You are viewing a plain text version of this content. The canonical link for it is here.

Posted to dev@mahout.apache.org by Grant Ingersoll <gs...@apache.org> on 2009/06/23 21:36:31 UTC

MAHOUT-77 speedups

I'm doing some more profiling and it seems like all over the place we  
are looping from i = 0; i < size() and calling getQuick.  This is  
then, for SparseVector, dominated by the find lookup, which is taking  
up a lot of time.

So, it's not that find() is slow, but the fact that we are needlessly  
calling getQuick() for loops.

Just an FYI as we go forward not to do that.

-Grant

Re: MAHOUT-77 speedups

Posted by Grant Ingersoll <gs...@apache.org>.

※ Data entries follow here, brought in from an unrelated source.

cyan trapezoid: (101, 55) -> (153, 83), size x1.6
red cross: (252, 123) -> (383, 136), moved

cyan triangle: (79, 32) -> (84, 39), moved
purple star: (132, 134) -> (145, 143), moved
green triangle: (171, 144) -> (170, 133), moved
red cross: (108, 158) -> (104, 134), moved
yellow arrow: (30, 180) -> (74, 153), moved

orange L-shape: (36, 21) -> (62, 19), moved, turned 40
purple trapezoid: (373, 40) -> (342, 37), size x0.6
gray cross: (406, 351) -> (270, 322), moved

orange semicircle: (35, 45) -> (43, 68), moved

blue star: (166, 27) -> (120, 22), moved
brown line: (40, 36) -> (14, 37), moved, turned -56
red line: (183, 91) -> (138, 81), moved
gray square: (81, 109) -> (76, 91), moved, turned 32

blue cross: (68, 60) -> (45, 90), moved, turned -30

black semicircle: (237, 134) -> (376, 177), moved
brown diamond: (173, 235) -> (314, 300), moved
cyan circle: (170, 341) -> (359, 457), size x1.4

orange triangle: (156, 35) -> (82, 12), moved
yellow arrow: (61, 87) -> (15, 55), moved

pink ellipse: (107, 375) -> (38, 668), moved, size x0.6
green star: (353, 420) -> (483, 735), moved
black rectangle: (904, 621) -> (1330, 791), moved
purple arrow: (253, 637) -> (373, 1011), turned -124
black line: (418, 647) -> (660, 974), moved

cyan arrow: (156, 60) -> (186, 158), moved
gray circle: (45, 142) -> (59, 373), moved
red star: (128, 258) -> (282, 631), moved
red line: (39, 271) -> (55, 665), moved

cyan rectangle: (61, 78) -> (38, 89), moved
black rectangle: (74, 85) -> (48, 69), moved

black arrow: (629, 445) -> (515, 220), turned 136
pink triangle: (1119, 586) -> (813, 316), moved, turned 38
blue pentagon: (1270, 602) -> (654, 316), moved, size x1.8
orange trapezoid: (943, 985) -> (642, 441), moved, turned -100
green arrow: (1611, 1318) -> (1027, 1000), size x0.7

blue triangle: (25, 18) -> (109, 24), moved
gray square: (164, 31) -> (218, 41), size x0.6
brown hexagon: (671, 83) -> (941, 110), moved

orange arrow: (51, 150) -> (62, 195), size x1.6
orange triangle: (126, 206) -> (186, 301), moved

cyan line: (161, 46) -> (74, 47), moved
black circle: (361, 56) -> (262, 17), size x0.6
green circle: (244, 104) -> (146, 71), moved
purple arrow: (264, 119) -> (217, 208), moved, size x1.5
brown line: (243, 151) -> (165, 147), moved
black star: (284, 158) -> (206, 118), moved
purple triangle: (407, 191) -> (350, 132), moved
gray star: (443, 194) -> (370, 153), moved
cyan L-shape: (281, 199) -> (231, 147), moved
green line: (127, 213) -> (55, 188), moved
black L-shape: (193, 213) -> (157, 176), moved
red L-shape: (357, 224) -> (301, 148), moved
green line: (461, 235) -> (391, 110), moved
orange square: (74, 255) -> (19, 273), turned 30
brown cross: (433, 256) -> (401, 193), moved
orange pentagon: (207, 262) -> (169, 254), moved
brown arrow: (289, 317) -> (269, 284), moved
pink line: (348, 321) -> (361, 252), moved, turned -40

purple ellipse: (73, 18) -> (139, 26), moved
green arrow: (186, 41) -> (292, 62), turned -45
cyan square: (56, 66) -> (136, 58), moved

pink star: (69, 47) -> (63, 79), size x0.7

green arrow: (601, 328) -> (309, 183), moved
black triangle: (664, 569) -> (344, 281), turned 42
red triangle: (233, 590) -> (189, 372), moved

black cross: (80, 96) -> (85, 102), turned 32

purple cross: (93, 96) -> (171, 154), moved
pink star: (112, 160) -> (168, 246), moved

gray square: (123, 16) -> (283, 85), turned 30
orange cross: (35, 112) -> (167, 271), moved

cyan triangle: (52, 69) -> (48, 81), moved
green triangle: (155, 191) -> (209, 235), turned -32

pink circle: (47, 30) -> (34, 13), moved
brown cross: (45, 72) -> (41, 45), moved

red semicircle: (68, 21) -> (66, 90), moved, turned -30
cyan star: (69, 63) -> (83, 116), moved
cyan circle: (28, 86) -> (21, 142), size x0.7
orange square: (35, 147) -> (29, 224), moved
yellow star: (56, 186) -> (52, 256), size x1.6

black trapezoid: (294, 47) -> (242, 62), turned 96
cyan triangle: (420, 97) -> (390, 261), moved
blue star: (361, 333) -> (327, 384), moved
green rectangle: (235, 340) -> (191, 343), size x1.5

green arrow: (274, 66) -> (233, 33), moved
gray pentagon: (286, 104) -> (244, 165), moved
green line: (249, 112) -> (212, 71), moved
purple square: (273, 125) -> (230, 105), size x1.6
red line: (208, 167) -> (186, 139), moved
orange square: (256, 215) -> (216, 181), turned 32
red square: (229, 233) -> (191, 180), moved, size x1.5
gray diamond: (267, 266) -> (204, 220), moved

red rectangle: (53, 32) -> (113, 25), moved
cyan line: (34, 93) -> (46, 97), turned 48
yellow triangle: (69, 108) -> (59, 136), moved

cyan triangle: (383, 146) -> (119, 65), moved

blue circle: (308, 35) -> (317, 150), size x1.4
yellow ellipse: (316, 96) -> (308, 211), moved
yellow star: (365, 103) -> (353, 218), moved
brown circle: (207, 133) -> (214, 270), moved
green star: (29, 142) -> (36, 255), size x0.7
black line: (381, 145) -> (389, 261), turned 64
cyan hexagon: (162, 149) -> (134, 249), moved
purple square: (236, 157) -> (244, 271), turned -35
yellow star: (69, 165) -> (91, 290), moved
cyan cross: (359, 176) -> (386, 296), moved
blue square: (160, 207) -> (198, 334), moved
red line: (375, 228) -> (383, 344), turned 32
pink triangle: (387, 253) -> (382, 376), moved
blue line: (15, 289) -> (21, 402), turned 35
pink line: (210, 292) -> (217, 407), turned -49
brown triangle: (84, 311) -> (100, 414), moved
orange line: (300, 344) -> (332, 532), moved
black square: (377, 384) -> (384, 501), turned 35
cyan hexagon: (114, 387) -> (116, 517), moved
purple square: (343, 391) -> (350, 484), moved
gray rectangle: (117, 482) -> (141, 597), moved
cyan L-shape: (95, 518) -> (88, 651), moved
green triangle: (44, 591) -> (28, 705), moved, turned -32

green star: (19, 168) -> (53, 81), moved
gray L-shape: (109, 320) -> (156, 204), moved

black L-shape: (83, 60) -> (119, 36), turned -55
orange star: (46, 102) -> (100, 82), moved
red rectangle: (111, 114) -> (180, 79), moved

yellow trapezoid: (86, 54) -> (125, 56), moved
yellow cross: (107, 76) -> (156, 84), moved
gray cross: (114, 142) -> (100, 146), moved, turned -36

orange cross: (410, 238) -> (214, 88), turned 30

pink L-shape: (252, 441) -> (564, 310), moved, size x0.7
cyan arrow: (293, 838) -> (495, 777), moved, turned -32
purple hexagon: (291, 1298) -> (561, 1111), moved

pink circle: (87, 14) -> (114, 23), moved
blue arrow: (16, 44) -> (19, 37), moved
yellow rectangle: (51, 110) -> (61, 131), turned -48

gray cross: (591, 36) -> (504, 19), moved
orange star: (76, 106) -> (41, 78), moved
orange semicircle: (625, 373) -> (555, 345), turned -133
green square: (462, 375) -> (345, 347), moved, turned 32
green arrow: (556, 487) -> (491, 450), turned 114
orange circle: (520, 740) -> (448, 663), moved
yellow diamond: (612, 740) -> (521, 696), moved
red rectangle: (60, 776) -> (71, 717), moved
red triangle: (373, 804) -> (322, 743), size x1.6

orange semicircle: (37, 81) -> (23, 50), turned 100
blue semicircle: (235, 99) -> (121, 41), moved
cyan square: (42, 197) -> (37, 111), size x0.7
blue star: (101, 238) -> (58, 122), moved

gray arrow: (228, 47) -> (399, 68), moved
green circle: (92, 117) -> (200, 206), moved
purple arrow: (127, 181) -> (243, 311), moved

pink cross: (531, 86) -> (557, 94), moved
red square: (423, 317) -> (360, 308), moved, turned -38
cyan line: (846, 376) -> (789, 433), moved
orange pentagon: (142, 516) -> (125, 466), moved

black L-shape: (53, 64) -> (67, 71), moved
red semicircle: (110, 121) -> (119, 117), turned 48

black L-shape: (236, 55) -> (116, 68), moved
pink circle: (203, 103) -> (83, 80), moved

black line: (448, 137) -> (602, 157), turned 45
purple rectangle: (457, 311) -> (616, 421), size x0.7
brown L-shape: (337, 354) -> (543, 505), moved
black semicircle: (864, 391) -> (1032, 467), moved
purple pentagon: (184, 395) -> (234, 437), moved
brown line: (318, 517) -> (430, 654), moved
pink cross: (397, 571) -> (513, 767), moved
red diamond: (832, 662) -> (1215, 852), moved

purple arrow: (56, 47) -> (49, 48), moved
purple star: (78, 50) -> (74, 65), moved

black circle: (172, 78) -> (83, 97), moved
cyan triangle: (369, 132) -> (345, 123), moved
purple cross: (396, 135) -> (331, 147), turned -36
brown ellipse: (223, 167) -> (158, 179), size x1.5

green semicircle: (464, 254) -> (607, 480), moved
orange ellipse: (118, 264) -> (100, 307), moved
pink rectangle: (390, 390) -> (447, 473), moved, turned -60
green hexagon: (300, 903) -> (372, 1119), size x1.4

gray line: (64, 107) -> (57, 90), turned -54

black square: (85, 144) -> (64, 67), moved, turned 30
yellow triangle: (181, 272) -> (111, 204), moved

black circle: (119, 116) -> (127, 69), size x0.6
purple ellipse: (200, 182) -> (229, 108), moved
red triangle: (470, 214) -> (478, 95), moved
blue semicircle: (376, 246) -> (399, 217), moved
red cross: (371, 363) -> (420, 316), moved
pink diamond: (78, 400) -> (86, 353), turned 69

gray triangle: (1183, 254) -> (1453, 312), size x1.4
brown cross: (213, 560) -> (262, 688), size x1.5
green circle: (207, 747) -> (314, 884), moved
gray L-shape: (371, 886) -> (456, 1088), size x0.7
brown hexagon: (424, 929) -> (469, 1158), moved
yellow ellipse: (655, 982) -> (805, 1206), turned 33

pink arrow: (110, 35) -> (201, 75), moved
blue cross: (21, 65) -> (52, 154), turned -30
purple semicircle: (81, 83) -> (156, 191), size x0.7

On Jun 23, 2009, at 7:12 PM, Ted Dunning wrote:

> I would say that the iterator that makes sense for all vectors  
> should be
> default, if there is any default.
>
> Option 1: no default, user must specify which they want (avoids
> assumptions), Vector is no longer an iterable, but has two methods  
> that
> return iterables.

+1.  I'll work this up as part of M-77 patch I have going.

Re: MAHOUT-77 speedups

Posted by Ted Dunning <te...@gmail.com>.

I would say that the iterator that makes sense for all vectors should be
default, if there is any default.

Option 1: no default, user must specify which they want (avoids
assumptions), Vector is no longer an iterable, but has two methods that
return iterables.

Option 2: default is all elements, user can select non-zero iterator

Option 3: default is non-zero, user can select all element iterator

I think that option 2 would surprise users of sparse vectors and 3 would
surprise dense vector users.  We have proof of the surprise in (2).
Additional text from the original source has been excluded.